Can someone who knows more about neural networks tell me how this works? Apparently the model's weights don't need to be sent over the network. The only thing which is shared is some seed used to initialize the model with random weights. While the network encodes data it simultaneously updates its weights. To decode, somehow you can run the same process and magically get back the original data?

The paper doesn't explain how this is possible, how would I go about implementing something like this?

john_moscow · on Dec 29, 2017

The naive solution would be to split the input data into the batches. Compress the first batch using a random model, then train a new model based on it. Compress the second batch using the model trained on the first batch and so on.
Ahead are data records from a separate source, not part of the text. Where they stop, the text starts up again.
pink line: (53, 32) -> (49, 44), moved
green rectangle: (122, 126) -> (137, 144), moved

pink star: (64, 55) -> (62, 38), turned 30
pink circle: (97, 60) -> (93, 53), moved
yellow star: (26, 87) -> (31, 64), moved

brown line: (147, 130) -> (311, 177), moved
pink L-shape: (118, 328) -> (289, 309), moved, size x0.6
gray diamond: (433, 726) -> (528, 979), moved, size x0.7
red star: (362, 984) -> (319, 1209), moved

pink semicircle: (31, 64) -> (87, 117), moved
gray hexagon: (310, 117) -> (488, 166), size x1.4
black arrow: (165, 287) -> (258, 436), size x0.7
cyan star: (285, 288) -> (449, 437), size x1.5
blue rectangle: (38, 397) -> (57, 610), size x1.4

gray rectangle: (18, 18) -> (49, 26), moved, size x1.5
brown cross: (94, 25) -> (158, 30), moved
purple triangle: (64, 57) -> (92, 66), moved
Depending on your data structure, you can use a model trained on all the previous batches (or just N previous batches) when compressing the i-th batch.

This can be likely optimized (e.g. 7-Zip's arithmetical coder doesn't split data into batches, but rather uses exponentially filtered conditional probabilities that are instantaneously updated each time a new sample is processed). I'm no expert in RNNs, but my hunch is that you can adjust the model incrementally using backpropagation right after it processes another sample instead of completely retraining it.
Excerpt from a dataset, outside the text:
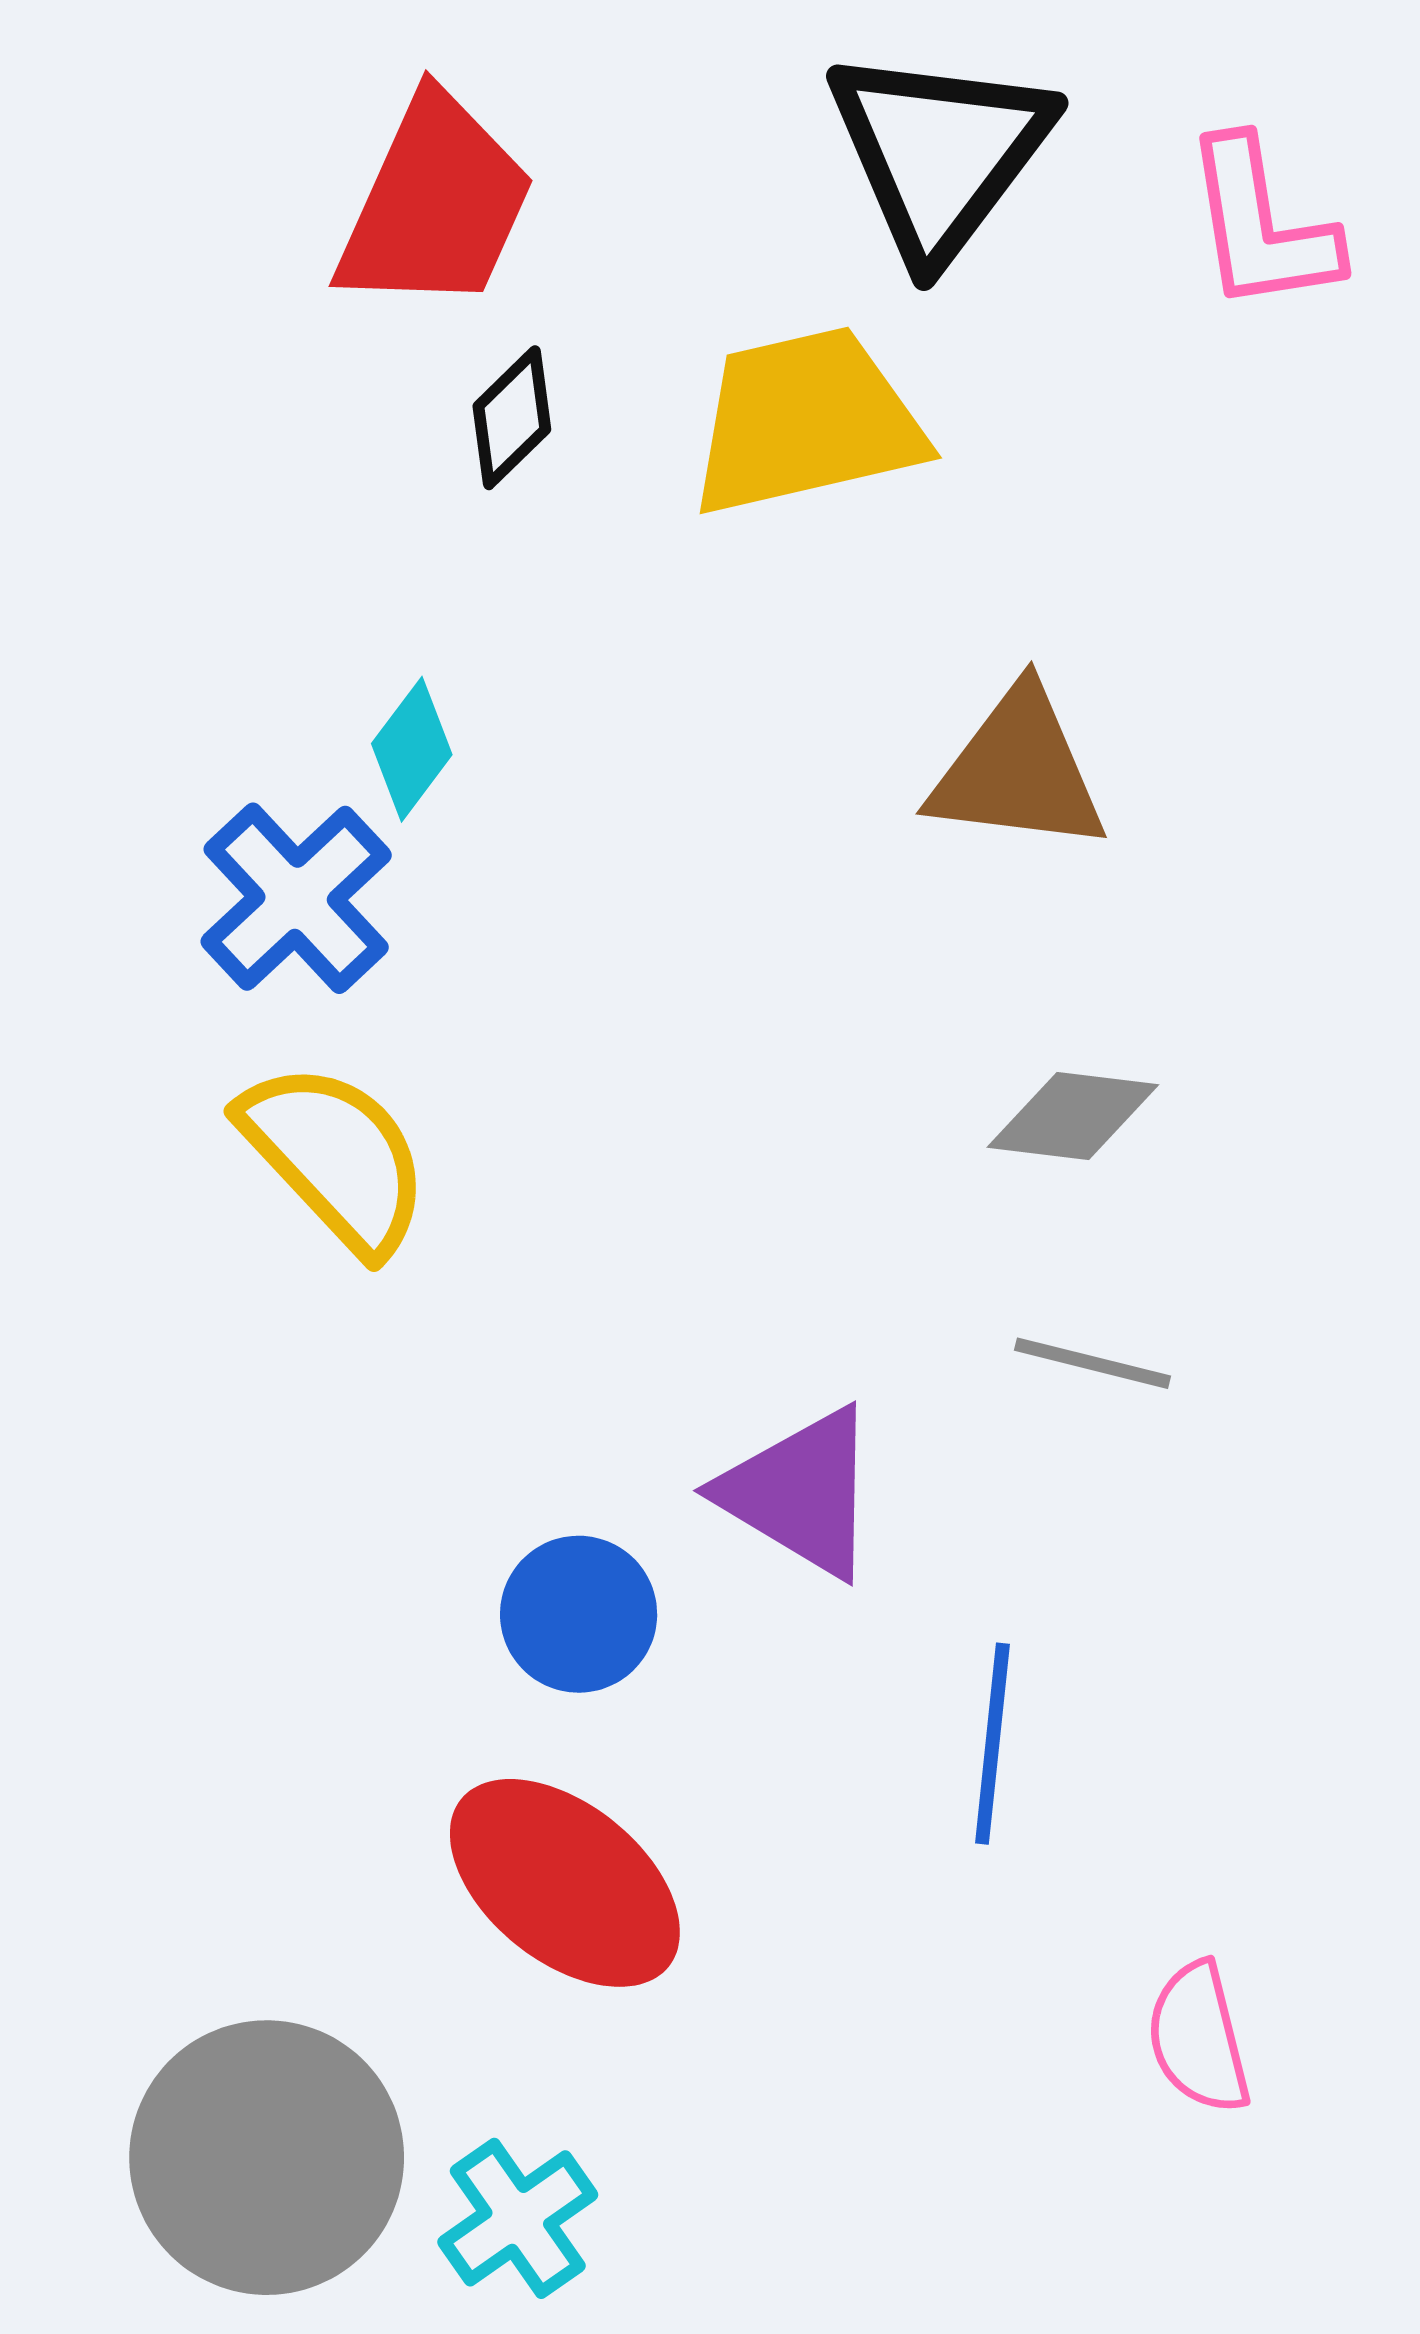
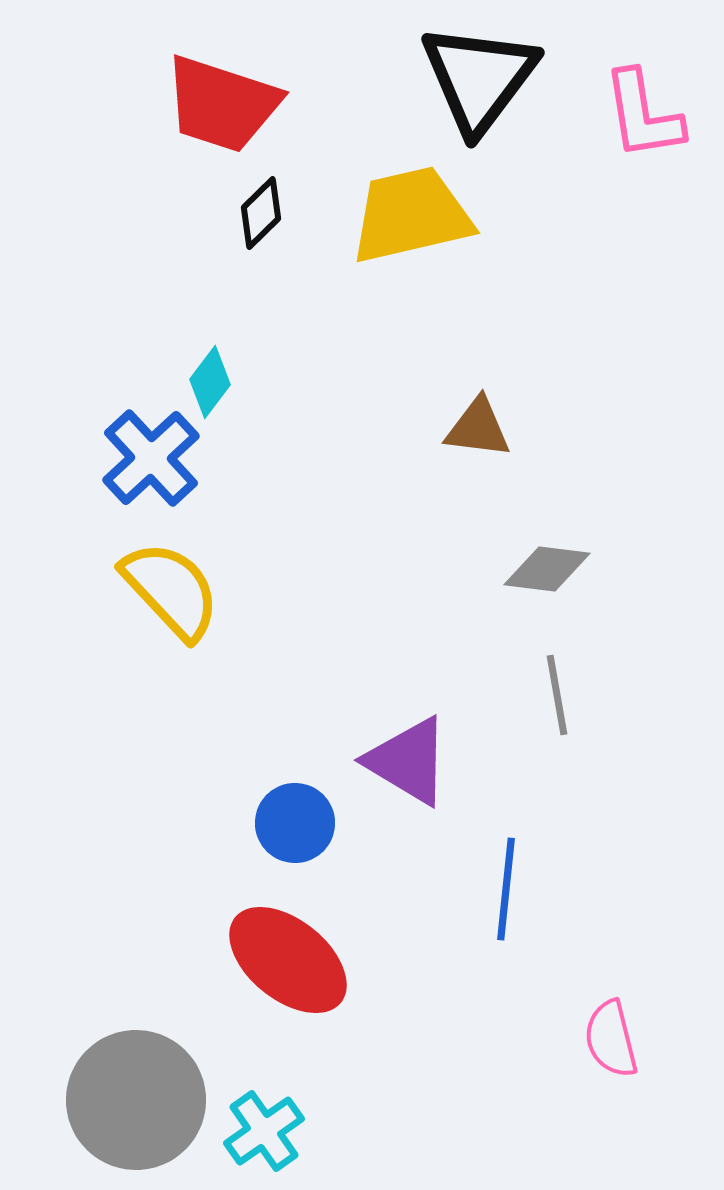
red trapezoid: (435, 204) -> (222, 104), turned 84
brown triangle: (1018, 771) -> (478, 428), moved, size x0.7
gray line: (1092, 1363) -> (557, 695), turned 66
brian_cloutier · on Dec 30, 2017

Interesting.

So, to decode you would start with the unoptimized model and decode the first batch. You then train using that first batch to get a better model and use your improved model to decode the next batch.
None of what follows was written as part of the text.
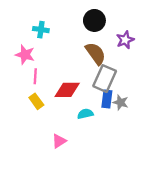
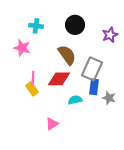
black circle: (94, 20) -> (75, 25), moved
brown semicircle: (96, 53) -> (67, 55), moved
pink line: (35, 76) -> (33, 78), moved
gray star: (121, 102) -> (109, 98), moved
Okay, that makes sense; thanks for the response!

NegatioN · on Dec 29, 2017

"We know that Recurrent Neural Networks (LSTM/GRU) based models are good at capturing long term dependencies"

This seems like a bold statement. We know they are good at capturing some structure from sequential data at least, but they seem lacking in some regards [0].

However it seems to yield some interesting results. The architecture is like an autoencoder, but with RNNs connected at each layer? Have you tried using NTMs?

[0]: https://rylanschaeffer.github.io/content/research/neural_tur... (section on LSTM Copy Performance)

rytill · on Dec 30, 2017

Does anyone have a link to a good replacement resource for the 2nd source? The link is broken.

[2] EE376C Lecture Notes: Universal Schemes in Information Theory: http://web.stanford.edu/class/ee376c/lecturenotes/intro_lect...

zitterbewegung · on Dec 29, 2017

Why aren’t they comparing it to parq or even bzip?

lern_too_spel · on Dec 29, 2017

Because the author compares to the best domain-specific compressors (by compression ratio) for each dataset instead. For text, he used CMIX[1]. For DNA sequences, he used MFCompress[2].

[1] http://mattmahoney.net/dc/text.html

[2] http://bioinformatics.ua.pt/software/mfcompress/

Torkel · on Dec 29, 2017

nit: an abstract should describe the obtained result

YetAnotherNick · on Dec 29, 2017

Correct me if I am wrong, but it seems they haven't counted the network storage.

batmansmk · on Dec 29, 2017

Quoting: " If the model is trained for more than an epoch, the weights of the RNN Estimator Block also need to be stored, and would count in the compression size (MDL Principle [14])"

YetAnotherNick · on Dec 30, 2017

After another read, they are only storing seed and not the weights, needing entire data to be decoded, and so the compressed format cannot be transferred without all the data.

> Only random seed is Stored: The model is initialized using a stored random seed, which is also communicated to the decoder. Thus, the effectively the model weights do not contribute to the total compressed data size

> Single Pass: As we do not store the weights of the model, we perform a single pass (1 epoch) through the data

maliker · on Dec 29, 2017

Could the Weissman score be higher than middle-out methods?